The Financial Services segment provides commercial banking services, including commercial, financial, agricultural, and real estate loans; retail banking services, including accepting demand and savings deposits; individual, consumer, installment, and mortgage loans; safe deposit services; leasing services; automated banking and fund transfer services; and bank credit card services. It also provides portfolio management services; securities brokerage; trust services; insurance agency services; financial planning services; asset management services; and investment advisory services.
The TPS segment primarily provides electronic payment processing services in the United States, Canada, Mexico, Honduras, Puerto Rico, and Europe. It also provides back-end processing services to support merchant processing and offers other products and services to support its processing services. In addition, the TPS segment provides commercial printing and related services; programming support and assistance with the conversion of card portfolios to TS2; recovery collections, bankruptcy process and legal account management, and skip tracing services; Internet, Intranet, and client/server software solutions for commercial card management programs; targeted loyalty consulting, as well as travel, gift card, and reward programs; gift card processing services to Japanese clients; prepaid card solutions; and sells and leases computer related equipment associated with its electronic payment processing services. As of April 26, 2005, Synovus operated 41 banks and other Synovus’ offices in Georgia, Alabama, South Carolina, Florida, and Tennessee. The company was formed in 1888 and was formerly known as CB&T Bancshares, Inc. It changed its name to Synovus Financial Corp. in 1989. Synovus is headquartered in Columbus, Georgia.

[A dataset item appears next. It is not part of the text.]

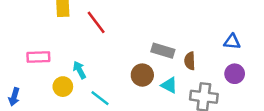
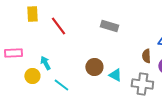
gray rectangle: (163, 51) -> (109, 26), moved
brown semicircle: (190, 61) -> (146, 56), moved

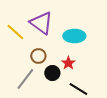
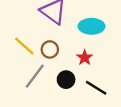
yellow line: (15, 32) -> (24, 46), moved
black circle: (52, 73) -> (66, 80), moved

SSG and PERT A (11-17-2005) | Google “stocks: oxy” | Company Website
We took an initial position today in OXY (and increased our existing position in Chevron). This is our second energy stock. For an assessment of OXY, see the October 15 report by McDep Associates. OXY has the lowest ratio of market capitalization and debt to present value (“McDep” ratio) making it the best value among the medium and large cap independent oil and gas producers. Value Line rates its financial strength A+. OXY pays a 1.5% dividend.

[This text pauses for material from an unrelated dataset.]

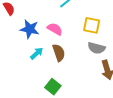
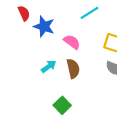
blue star: (30, 29) -> (44, 26), moved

Business Description. Occidental Petroleum Corporation primarily engages in the exploration for, development, production, and marketing of crude oil and natural gas in the United States, Latin America, and Middle East. As of December 31, 2004, the company had proved reserves of 2,489 million barrels of oil and gas equivalent. Occidental Petroleum also manufactures and markets basic chemicals, such as chlorine, caustic soda, potassium chemicals, and their derivatives; vinyls, including polyvinyl chloride (PVC), vinyl chloride monomer, and ethylene dichloride; and performance chemicals, including chlorinated isocyanurates, resorcinol, antimony oxide, mercaptans, and sodium silicates. PVC resins are used in piping, electrical insulation, external construction materials, flooring, medical and automotive products, and packaging. The company markets its chemical products to industrial users or distributors through its own sales force. Occidental Petroleum is headquartered in Los Angels, California.